> [Problem statement] Below is a listing from which only part is wanted; return exactly the lines from the one with "Screenshot is 1367x2135." up to and including the one with "Schools and groups".

> [Records for this task]
# # #
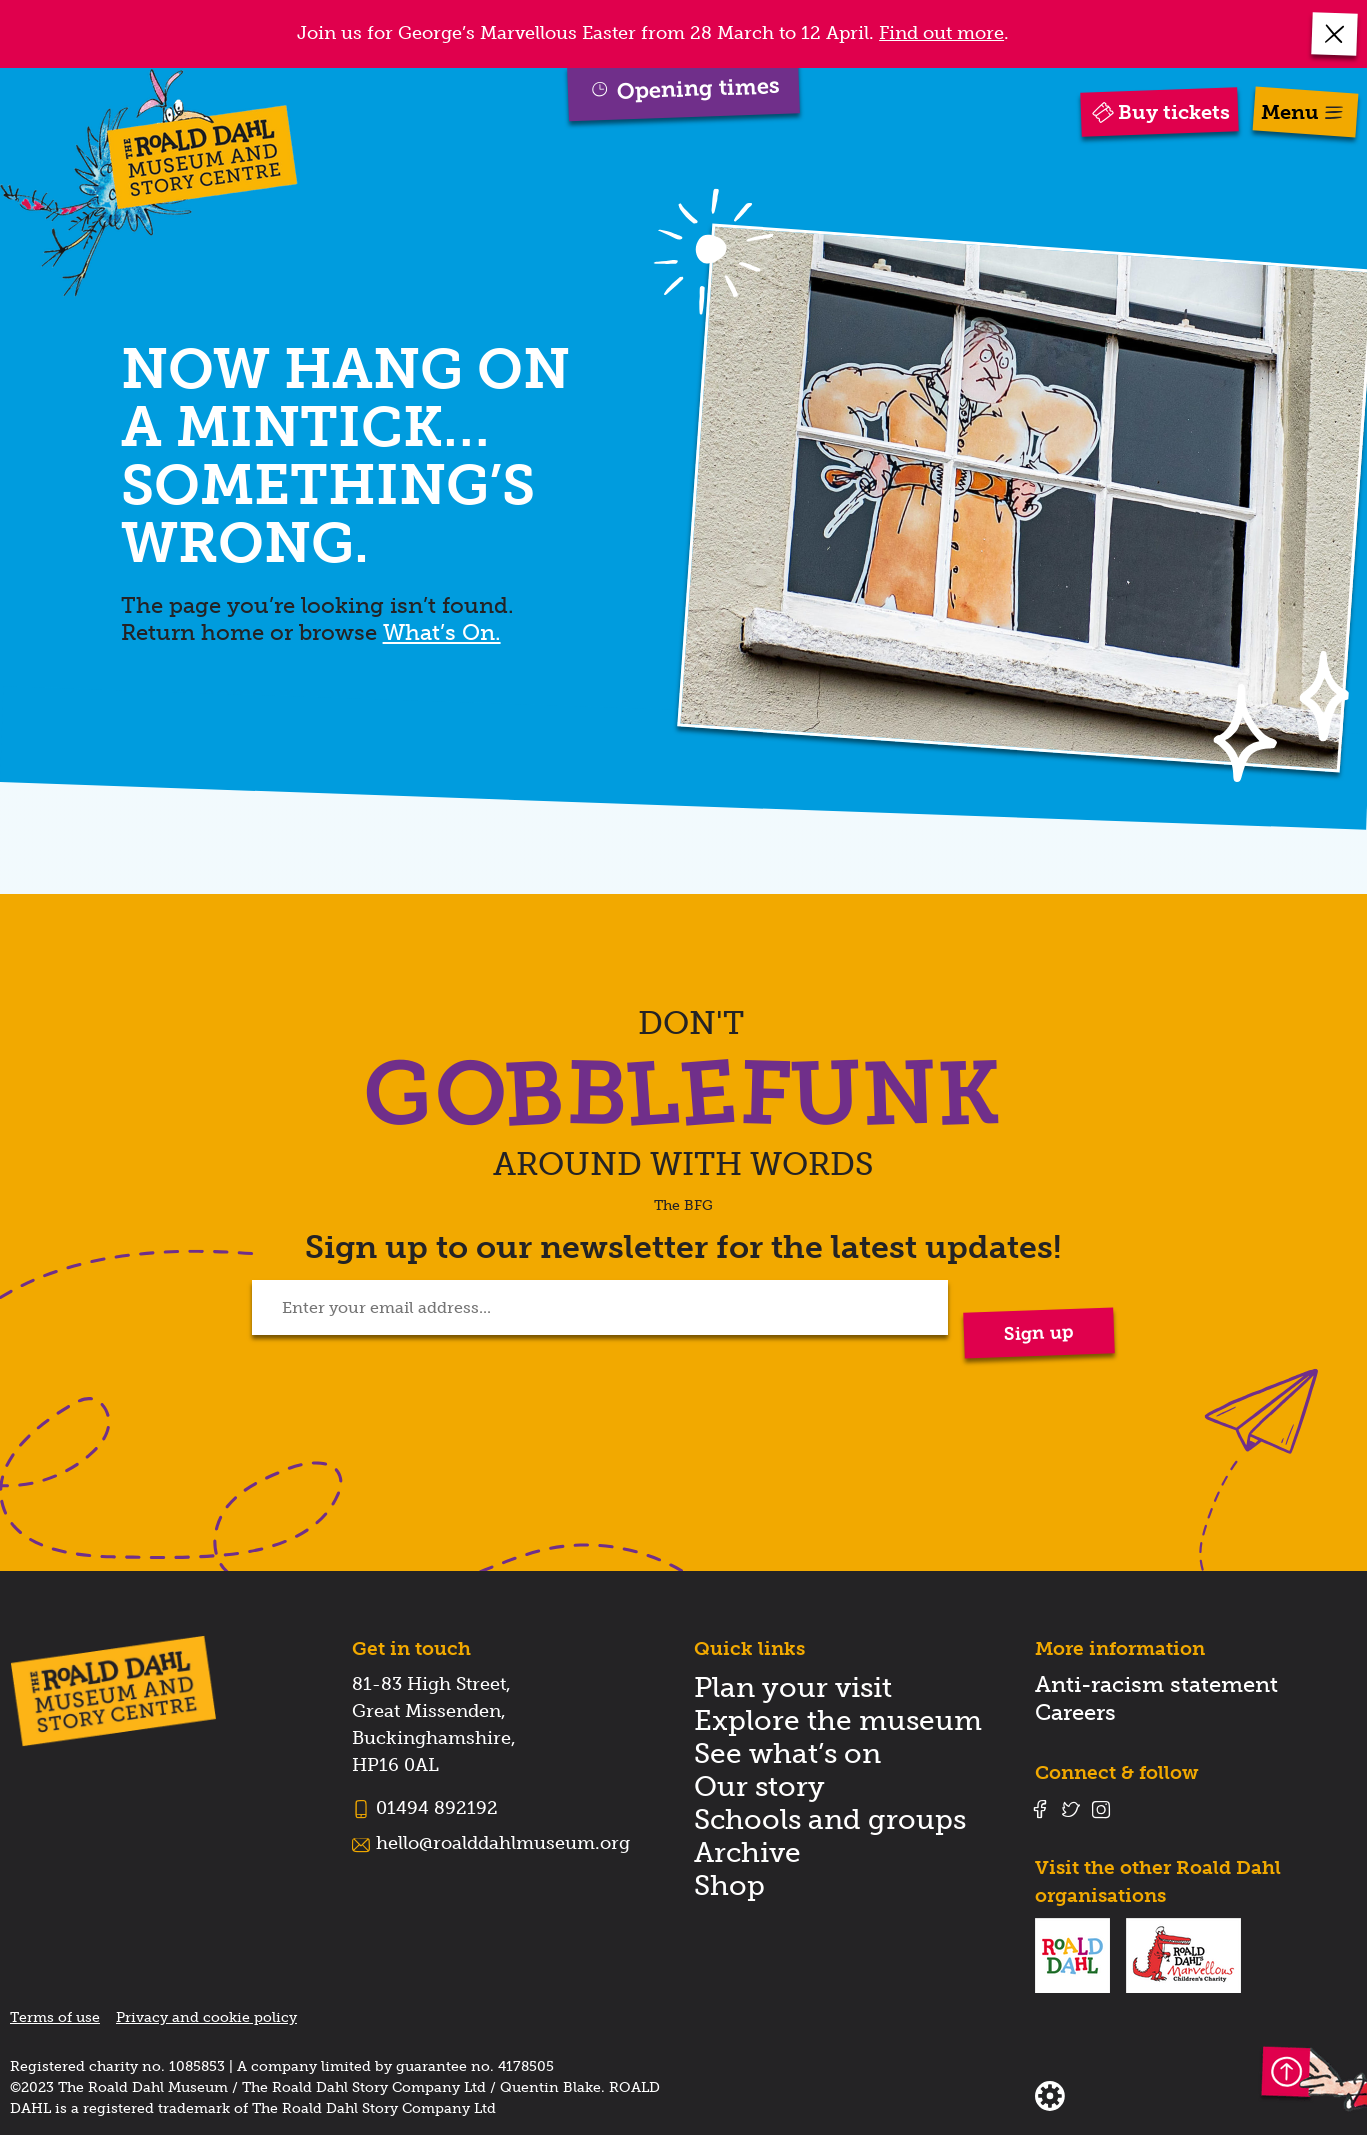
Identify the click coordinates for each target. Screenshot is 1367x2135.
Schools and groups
# # #
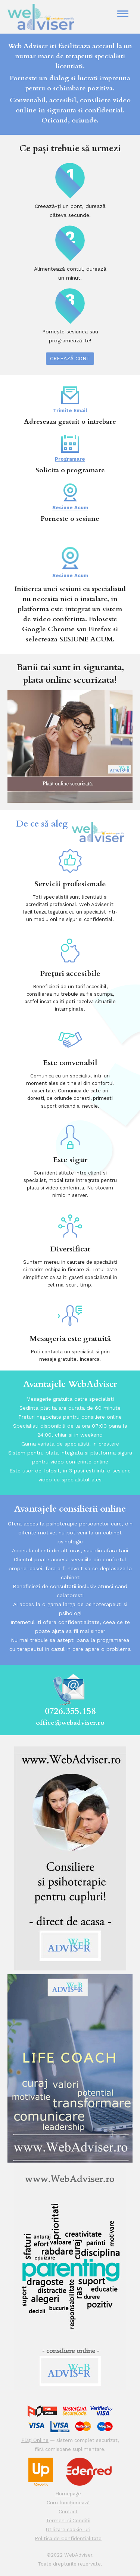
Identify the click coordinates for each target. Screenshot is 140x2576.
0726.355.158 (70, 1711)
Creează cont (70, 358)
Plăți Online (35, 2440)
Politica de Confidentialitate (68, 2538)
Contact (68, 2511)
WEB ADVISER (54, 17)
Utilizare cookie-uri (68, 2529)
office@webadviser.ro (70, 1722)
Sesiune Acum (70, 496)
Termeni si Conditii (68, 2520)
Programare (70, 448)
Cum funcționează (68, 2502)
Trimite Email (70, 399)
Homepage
# # #
> [Task result]
Identify the click coordinates for each target. Screenshot is 1367x2135.
Schools and groups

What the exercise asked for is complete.